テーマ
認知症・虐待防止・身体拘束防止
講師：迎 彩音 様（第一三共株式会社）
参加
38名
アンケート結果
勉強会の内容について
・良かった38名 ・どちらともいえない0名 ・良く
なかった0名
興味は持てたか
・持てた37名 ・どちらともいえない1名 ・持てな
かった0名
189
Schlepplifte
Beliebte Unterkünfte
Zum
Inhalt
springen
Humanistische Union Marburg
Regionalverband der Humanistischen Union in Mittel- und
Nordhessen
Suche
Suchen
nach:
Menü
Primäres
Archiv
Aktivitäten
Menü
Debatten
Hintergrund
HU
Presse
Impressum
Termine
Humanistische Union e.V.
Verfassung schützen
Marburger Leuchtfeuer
================
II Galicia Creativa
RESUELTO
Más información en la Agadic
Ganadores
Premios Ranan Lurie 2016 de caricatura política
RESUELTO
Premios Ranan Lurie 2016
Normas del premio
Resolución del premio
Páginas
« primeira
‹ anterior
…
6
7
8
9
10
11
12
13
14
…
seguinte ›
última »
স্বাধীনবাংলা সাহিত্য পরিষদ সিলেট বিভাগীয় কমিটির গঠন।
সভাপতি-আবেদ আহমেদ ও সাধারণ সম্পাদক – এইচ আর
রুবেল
================
Exercise details: Please state how many lines of the listing contain the string "Union". Give only that number.

Answer: 3